Lowering Risk in the Swaps Markets
In addition to promoting transparency, the Dodd-Frank Act lowers the risk that the swap market poses to the American public in two key ways: requiring central clearing and bringing oversight to swap dealers.
Central Clearing
Currently, swap transactions stay on the books of the dealers that arrange them, often for many years after they are executed. Like AIG did, these dealers engage in many other businesses, such as lending, underwriting, asset management, securities trading and deposit-taking. These dealers often are part of institutions that are both “too big to fail” and “too interconnected to fail.” This interconnectedness heightens the risk that a dealer’s failure will reverberate throughout the economy as a whole. Uncleared swaps allow the failure of one institution to potentially cascade, like dominoes, throughout the financial system and ultimately crash down on the public.
The Dodd-Frank Act addresses this interconnectedness by requiring that standardized swaps transactions between financial entities be brought to clearinghouses. Central clearing has been a feature of the U.S. futures markets since the late-19th century. Clearinghouses act as middlemen between two parties to a derivatives transaction after the trade is arranged. They protect the real economy from the failure of a swap dealer. They require dealers to post collateral so that if one party fails, its failure does not harm its counterparties and reverberate throughout the financial system. They have functioned both in clear skies and during stormy times – through the Great Depression, numerous bank failures, two world wars and the 2008 financial crisis – to lower risk to the economy.
Regulating the Dealers
Leading up to the financial crisis, it was assumed that the banks that deal in swaps were already regulated and thus did not need to be explicitly regulated for their swaps transactions. The financial crisis demonstrated that this was a flawed assumption. While banks and securities firms were regulated by their prudential regulators, their affiliates that traded swaps often were left ineffectively regulated – that was the case for Lehman Brothers and AIG. Even when swaps were traded inside a regulated bank, the banks were not regulated explicitly for their derivatives trading.

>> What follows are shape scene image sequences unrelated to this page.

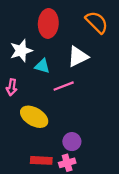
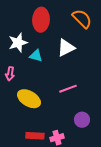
pink line: (64, 86) -> (68, 89), moved
purple circle: (72, 142) -> (82, 120), moved

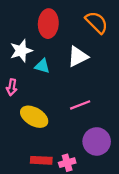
purple circle: (82, 120) -> (97, 141), size x1.5

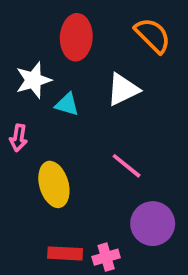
pink line: (80, 105) -> (127, 166), turned 60
yellow ellipse: (34, 117) -> (54, 184), turned 44

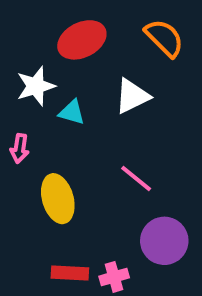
red ellipse: (76, 37) -> (82, 40), turned 60

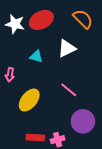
white star: (36, 86) -> (15, 24), moved, turned 30
yellow ellipse: (58, 199) -> (29, 100), turned 55

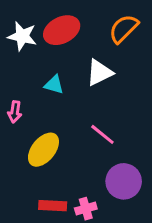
orange semicircle: (83, 19) -> (124, 29), turned -90

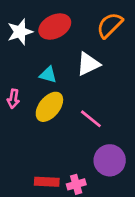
white star: (22, 36) -> (20, 32), turned -30
yellow ellipse: (43, 150) -> (49, 107), moved

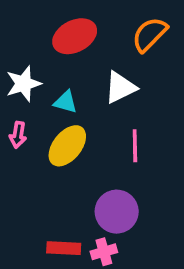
white star: (20, 32) -> (23, 84), moved
pink line: (91, 119) -> (135, 146), moved, turned 50
purple circle: (110, 160) -> (117, 212), moved

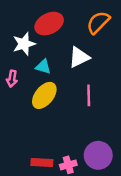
white star: (23, 84) -> (24, 44), moved
pink arrow: (18, 135) -> (12, 79), moved
purple circle: (117, 212) -> (98, 155), moved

The Dodd-Frank Act addresses this by requiring comprehensive oversight of swap dealers. The Act includes capital requirements to reduce the risk of a swap dealer’s failure. It also includes margin – or collateral – requirements to help prevent one financial entity’s failure from spreading to other financial entities and the broader economy. The Act also authorizes regulators to write business conduct standards, including documentation, confirmation and portfolio reconciliation requirements. Each of these is an important tool to lower risk that the swap markets pose to the real economy.
Further, the Dodd-Frank Act provides regulators with authority to write business conduct rules and set position limits to promote market integrity and protect against fraud, manipulation and other abuses. This helps ensure that the users of derivatives get the benefit of transparent, open and competitive markets.
Closing
Financial markets are complex, global and interconnected. They perform essential functions for American businesses, their customers and the real economy. The derivatives markets allow producers, merchants, corporations, municipalities, nonprofit organizations, pension funds and other end-users to lower their risk by locking in prices and rates in the future. This helps promote a vibrant economy.
But we also must remember that the financial crisis was real, and the effects remain in our economy. It is essential that we have comprehensive oversight of these markets to protect and benefit both end-users of derivatives and the broader American public. The Dodd-Frank Act was essential in bringing this oversight, but reform will only be effective once rules are completed and regulators have additional resources aligned with their expanded missions.
I thank you for inviting me to speak with you today.